II. Orta Çağda Kürtler

Moses Khorenatsi

Ermeni tarihinin babası olarak tanınan şöhretli Ermeni tarihçisi Moses Khorenatsi (410-490) “Ermenilerin Tarihi” (History of the Armenians, Robert W. Thomson çevirisi) adlı eserinde Kürdistandan bahsetmektedir. Partlar’ın, Ermenistan’a hakim olduklarında ülkeyi beyliklere bölerek yöneten “Korduats’i” (Korduk, Korçek) adını taşıyan eyalette de aynı adı taşıyan bir beylik oluşturduklarını yazmaktadır (a.g.e., s. 143, 178, 196, 209, 220-21). Bu sözcükler Ermenicede Kürdistan anlamına gelir. Khorenatsi’nin bu eserinin M.S. 5.-M.S. 8. yılları arasına ait olduğu sanılmaktadır. Böylece Partlar’ın hakimiyeti çağında ve erken ortaçağlarda da değişik şekiller altında Kürdistan adıyla karşılaşmaktayız.

Baladhuri
İslam tarihçisi Baladhuri (Ahmad ibn Yahya al-Baladhuri), batılı araştırmacıların tümünün esas aldığı güvenilir bir “vakainüvist” veya bir Arab tarihçisi idi. Ünlü İslam tarihçisi Baladhuri (...?-897), “Kitab futuh el-Buldan” (M.S. 851) adlı eserinde; 645 yılındaki Arap/İslam fetihlerini anarken, yerli kaynaklara da dayanarak, Arap ordusunun İslam Halifesi Omar zamanında başlayan İran istilası, Qadissiya Savaşından sonra bir çorap söküğü gibi giderken, Azerbaycan’ın Başkenti Ardavil (Ardabil) direniş kararı aldı. Bu bölge, o zamanlar nüfus bakımından neredeyse tamamen Kürtler’in hakimiyetindeydi. Fakat Araplar, Ardavil’in valisini kendileri tayin edeceklerdi. 
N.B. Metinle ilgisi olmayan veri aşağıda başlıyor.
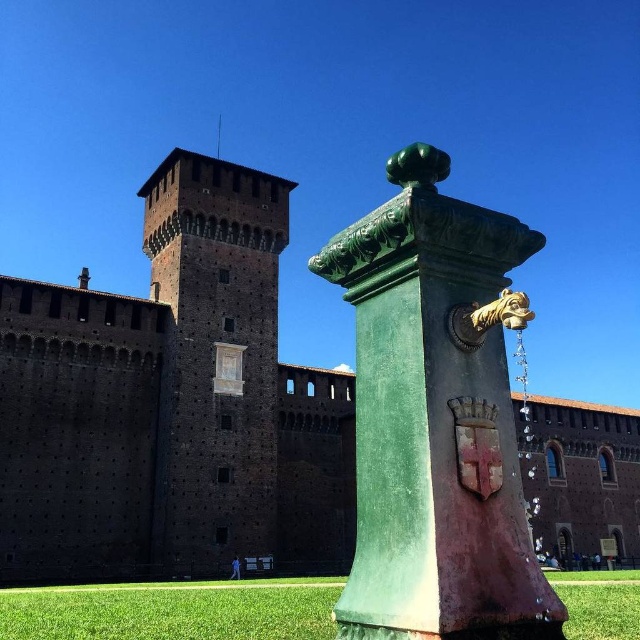 Question: Which point is closer to the camera taking this photo?

Choices:
 (A) (132, 637)
 (B) (449, 552)
 (C) (118, 570)

Answer: (B)

Question: Can you confirm if dark brown stone tower at center is smaller than green grass at lower center?

Choices:
 (A) yes
 (B) no

Answer: (A)

Question: Is dark brown stone tower at center below green grass at lower center?

Choices:
 (A) yes
 (B) no

Answer: (B)

Question: Which point appears farthest from the camera in this image?

Choices:
 (A) (224, 211)
 (B) (609, 499)
 (C) (632, 628)
 (D) (449, 616)

Answer: (B)

Question: Considering the real-world distances, which object is farthest from the dark brown stone tower at center?

Choices:
 (A) green grass at lower center
 (B) green patinated metal fountain at center

Answer: (B)

Question: Is green patinated metal fountain at center bigger than dark brown stone tower at center?

Choices:
 (A) no
 (B) yes

Answer: (A) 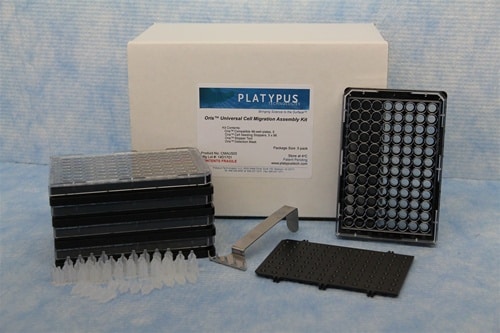 At what (x,y) coordinates should I click in order to perform the action: click on box. Please return your answer as a coordinate pair (x, y). The width and height of the screenshot is (500, 333). Looking at the image, I should click on (297, 75). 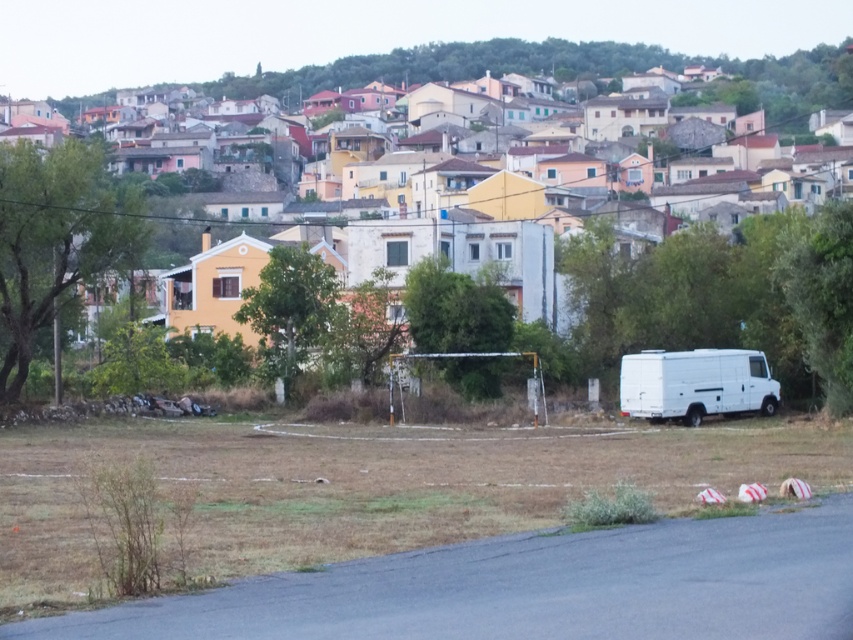 You are a delivery person trying to park your white matte van at center near the white matte van at right. Since both are in the open grassy field, which van is closer to the edge of the field?

The white matte van at right is closer to the edge of the field because the white matte van at center is closer to the viewer, meaning the van at right is further away and thus nearer to the edge. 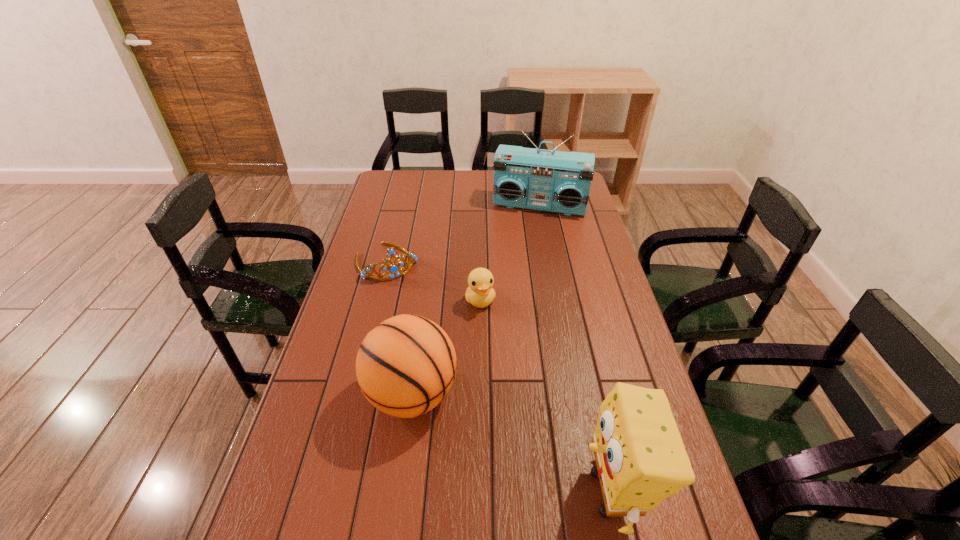 What are the coordinates of `free space at the far edge of the desktop` in the screenshot? It's located at (449, 173).

Where is `vacant space at the near edge of the desktop`? The width and height of the screenshot is (960, 540). vacant space at the near edge of the desktop is located at coordinates (482, 524).

This screenshot has height=540, width=960. Identify the location of free region at the left edge. 347,494.

Locate an element on the screen. The image size is (960, 540). vacant position at the right edge of the desktop is located at coordinates (620, 315).

Locate an element on the screen. Image resolution: width=960 pixels, height=540 pixels. free space between the second farthest object and the radio receiver is located at coordinates (464, 234).

Choose which object is the fourth nearest neighbor to the sponge. Please provide its 2D coordinates. Your answer should be formatted as a tuple, i.e. [(x, y)], where the tuple contains the x and y coordinates of a point satisfying the conditions above.

[(560, 182)]

Locate which object is the second closest to the radio receiver. Please provide its 2D coordinates. Your answer should be formatted as a tuple, i.e. [(x, y)], where the tuple contains the x and y coordinates of a point satisfying the conditions above.

[(480, 293)] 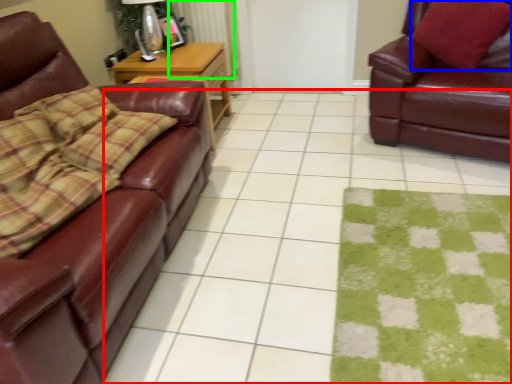 Question: Based on their relative distances, which object is nearer to square (highlighted by a red box)? Choose from throw pillow (highlighted by a blue box) and radiator (highlighted by a green box).

Choices:
 (A) throw pillow
 (B) radiator

Answer: (A) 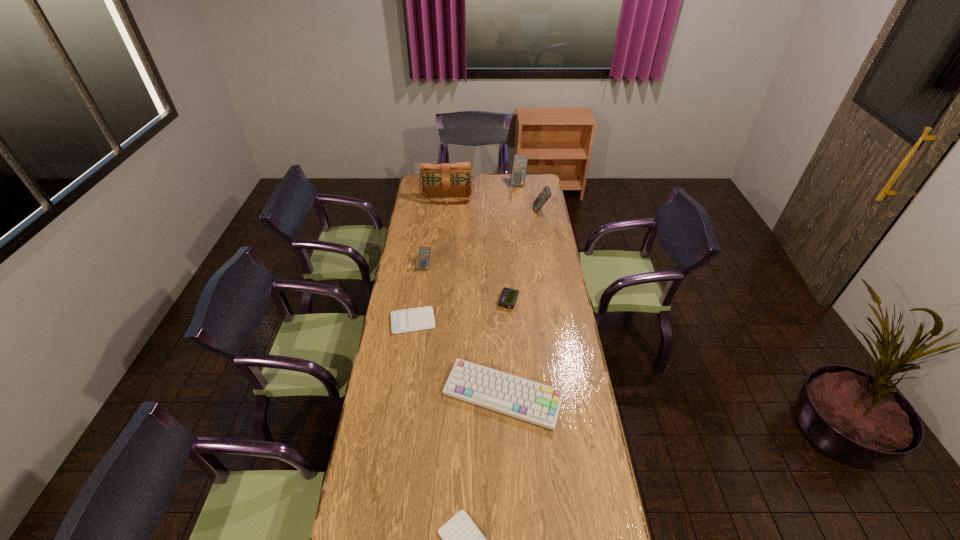 The image size is (960, 540). What are the coordinates of `the closest blue calculator to the sixth tallest object` in the screenshot? It's located at (424, 252).

At what (x,y) coordinates should I click in order to perform the action: click on white calculator identified as the closest to the third nearest calculator. Please return your answer as a coordinate pair (x, y). The height and width of the screenshot is (540, 960). Looking at the image, I should click on (422, 318).

Locate an element on the screen. The image size is (960, 540). blank area in the image that satisfies the following two spatial constraints: 1. on the front-facing side of the shoulder bag; 2. on the right side of the third shortest object is located at coordinates (439, 301). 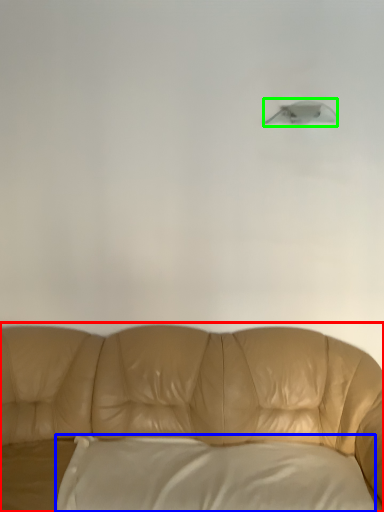 Question: Estimate the real-world distances between objects in this image. Which object is closer to studio couch (highlighted by a red box), pillow (highlighted by a blue box) or lamp (highlighted by a green box)?

Choices:
 (A) pillow
 (B) lamp

Answer: (A) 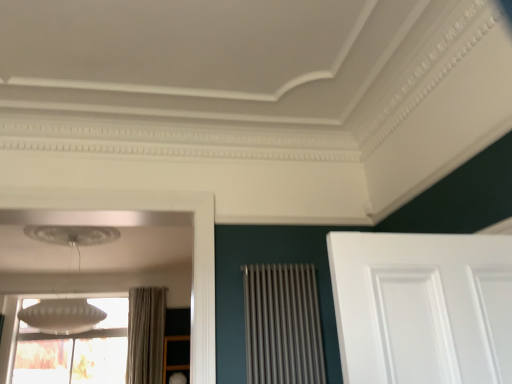 Describe the element at coordinates (282, 325) in the screenshot. The width and height of the screenshot is (512, 384). I see `metallic silver radiator at center` at that location.

Based on the photo, in order to face white frosted glass window at lower left, should I rotate leftwards or rightwards?

Turn left approximately 24.067 degrees to face it.

Find the location of a particular element. This screenshot has width=512, height=384. wooden shelf at lower left is located at coordinates (166, 355).

You are a GUI agent. You are given a task and a screenshot of the screen. Output one action in this format:
    pyautogui.click(x=<x>, y=<y>)
    Task: Click on the lamp in front of the matte gray curtain at left
    This screenshot has height=384, width=512.
    Given the screenshot: What is the action you would take?
    pyautogui.click(x=62, y=316)

Could you tell me if white frosted glass lampshade at upper left is facing matte gray curtain at left?

No, white frosted glass lampshade at upper left is not turned towards matte gray curtain at left.

Would you say matte gray curtain at left is part of white frosted glass lampshade at upper left's contents?

No, matte gray curtain at left is located outside of white frosted glass lampshade at upper left.

Is white frosted glass lampshade at upper left positioned far away from matte gray curtain at left?

Yes, white frosted glass lampshade at upper left is far from matte gray curtain at left.

Based on the photo, does white frosted glass window at lower left have a lesser height compared to white frosted glass lampshade at upper left?

In fact, white frosted glass window at lower left may be taller than white frosted glass lampshade at upper left.

How many degrees apart are the facing directions of white frosted glass window at lower left and white frosted glass lampshade at upper left?

white frosted glass window at lower left and white frosted glass lampshade at upper left are facing 0.453 degrees away from each other.

At what (x,y) coordinates should I click in order to perform the action: click on window behind the white frosted glass lampshade at upper left. Please return your answer as a coordinate pair (x, y). Looking at the image, I should click on (75, 351).

Between white frosted glass window at lower left and white frosted glass lampshade at upper left, which one appears on the left side from the viewer's perspective?

From the viewer's perspective, white frosted glass window at lower left appears more on the left side.

Could you tell me if matte gray curtain at left is facing white frosted glass lampshade at upper left?

Yes.

Which object is closer to the camera taking this photo, matte gray curtain at left or white frosted glass lampshade at upper left?

white frosted glass lampshade at upper left.

Does matte gray curtain at left contain white frosted glass lampshade at upper left?

No, white frosted glass lampshade at upper left is not inside matte gray curtain at left.

Is metallic silver radiator at center thinner than white frosted glass lampshade at upper left?

Yes, metallic silver radiator at center is thinner than white frosted glass lampshade at upper left.

From a real-world perspective, is metallic silver radiator at center physically above white frosted glass lampshade at upper left?

No, from a real-world perspective, metallic silver radiator at center is not above white frosted glass lampshade at upper left.

Looking at the image, does metallic silver radiator at center seem bigger or smaller compared to white frosted glass lampshade at upper left?

Clearly, metallic silver radiator at center is smaller in size than white frosted glass lampshade at upper left.

Could you measure the distance between metallic silver radiator at center and white frosted glass lampshade at upper left?

metallic silver radiator at center and white frosted glass lampshade at upper left are 9.31 feet apart from each other.

From the picture: Would you say wooden shelf at lower left is part of white frosted glass lampshade at upper left's contents?

No, wooden shelf at lower left is not inside white frosted glass lampshade at upper left.

Is white frosted glass lampshade at upper left next to wooden shelf at lower left?

No, white frosted glass lampshade at upper left is not making contact with wooden shelf at lower left.

Does point (79, 310) come in front of point (166, 362)?

That is True.

Which object is wider, white frosted glass lampshade at upper left or wooden shelf at lower left?

With larger width is white frosted glass lampshade at upper left.

Is wooden shelf at lower left shorter than white frosted glass lampshade at upper left?

Yes.

Considering the sizes of objects wooden shelf at lower left and white frosted glass lampshade at upper left in the image provided, who is smaller, wooden shelf at lower left or white frosted glass lampshade at upper left?

wooden shelf at lower left is smaller.

Find the location of a particular element. This screenshot has height=384, width=512. furniture beneath the white frosted glass lampshade at upper left (from a real-world perspective) is located at coordinates (166, 355).

Based on the photo, is matte gray curtain at left at the back of metallic silver radiator at center?

Yes, metallic silver radiator at center is positioned with its back facing matte gray curtain at left.

From a real-world perspective, relative to matte gray curtain at left, is metallic silver radiator at center vertically above or below?

In terms of real-world spatial position, metallic silver radiator at center is below matte gray curtain at left.

Which object is more forward, metallic silver radiator at center or matte gray curtain at left?

metallic silver radiator at center.

Where is `curtain that is under the white frosted glass lampshade at upper left (from a real-world perspective)`? The image size is (512, 384). curtain that is under the white frosted glass lampshade at upper left (from a real-world perspective) is located at coordinates (146, 335).

I want to click on lamp on the right of white frosted glass window at lower left, so click(62, 316).

Considering their positions, is matte gray curtain at left positioned further to metallic silver radiator at center than wooden shelf at lower left?

The object further to metallic silver radiator at center is wooden shelf at lower left.

Considering their positions, is white frosted glass lampshade at upper left positioned closer to wooden shelf at lower left than matte gray curtain at left?

matte gray curtain at left is positioned closer to the anchor wooden shelf at lower left.

Which object lies further to the anchor point wooden shelf at lower left, white frosted glass window at lower left or metallic silver radiator at center?

metallic silver radiator at center is further to wooden shelf at lower left.

When comparing their distances from white frosted glass window at lower left, does metallic silver radiator at center or wooden shelf at lower left seem closer?

wooden shelf at lower left.

From the image, which object appears to be farther from metallic silver radiator at center, matte gray curtain at left or white frosted glass lampshade at upper left?

matte gray curtain at left lies further to metallic silver radiator at center than the other object.

When comparing their distances from white frosted glass window at lower left, does matte gray curtain at left or white frosted glass lampshade at upper left seem further?

matte gray curtain at left lies further to white frosted glass window at lower left than the other object.

Which object lies further to the anchor point wooden shelf at lower left, metallic silver radiator at center or white frosted glass window at lower left?

metallic silver radiator at center is further to wooden shelf at lower left.

When comparing their distances from white frosted glass window at lower left, does white frosted glass lampshade at upper left or metallic silver radiator at center seem further?

metallic silver radiator at center.

Find the location of a particular element. The image size is (512, 384). curtain located between white frosted glass window at lower left and wooden shelf at lower left in the left-right direction is located at coordinates (146, 335).

Where is `curtain between white frosted glass lampshade at upper left and white frosted glass window at lower left from front to back`? The image size is (512, 384). curtain between white frosted glass lampshade at upper left and white frosted glass window at lower left from front to back is located at coordinates click(x=146, y=335).

You are a GUI agent. You are given a task and a screenshot of the screen. Output one action in this format:
    pyautogui.click(x=<x>, y=<y>)
    Task: Click on the furniture between white frosted glass lampshade at upper left and white frosted glass window at lower left in the front-back direction
    This screenshot has width=512, height=384.
    Given the screenshot: What is the action you would take?
    pyautogui.click(x=166, y=355)

Where is `lamp between metallic silver radiator at center and matte gray curtain at left along the z-axis`? lamp between metallic silver radiator at center and matte gray curtain at left along the z-axis is located at coordinates (62, 316).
Al-Kufa’ya vali olarak tayin edilen al-Muğriba ibn Şu’ba, Halife ‘Umar’dan; Hudhaifa ibn-al-Yaman’a, Adharbaycan’a vali olarak tayin edildiğine dair bir mektup getirir. Bu vali Eyalet’in başkenti olan Hazar Denizi’nin yakınındaki Ardabil’e kadar ilerler. Fakat Eyalet valisi (o zamanki İran’da marzban deniyordu valiye) halk milisleri kurup bu haraççı yabancılara karşı müthiş bir direnişe geçti. Milisler tamamen Kürtlerden oluşuyorlardı. Uzun direnişlerden sonra yerli vali ile müstevliler arasında bir antlaşma imzalandı. Buna göre Adharbaycan’lılar Araplar’a 800.000 dirhem vergi ödeyeceklerdi. Buna karşılık Araplar hiç bir Kürd’ü esir almayacak, öldürmeyecek, Ateş Mabedleri’nden hiçbirini yakıp yıkmayacaktı. Kürtler danslarını (ki bunlar kısmen semah idi) serbestçe icra edecekti. Umar bu antlaşmadan memnun olmamış olacaktı ki al-Yaman’ı görevden aldı onun yerine as-Sulami’yi vali olarak atadı. Bu vali hemen bir bahane uydurdu ve halka saldırdı. Direnenleri ezdi, mallarını talan etti. Dördüncü Halife ’Ali ibn-abu-Talib (Hz Ali) ise bunu da beğenmedi. Bir yandan al-Aş’ath’ı bölge valisi olarak tayin ederken, öte yandan da bölgesel Başkent olan Ardabil’e bir kısım Arab’ı yerleştirerek halkı assimile etmeye çalıştı. Artık düzenli siciller tutuluyor, maaşlılar tayin ediliyordu. Ali’nin bu valisi Kürt insanının o zamanki kalbi olan Ardabil’de ilk camiyi inşa eden istilacı olarak tarihe geçecekti. Fakat Araplar’ın tüm gayretlerine rağmen, İbn Hawkal’ın, “Kıtâb ul masâlik wal mamâlik” adlı eserinde kaydettiği gibi; Hicri 4. asırda Azerbaycan’da hala sayısız ateş mabedi vardı.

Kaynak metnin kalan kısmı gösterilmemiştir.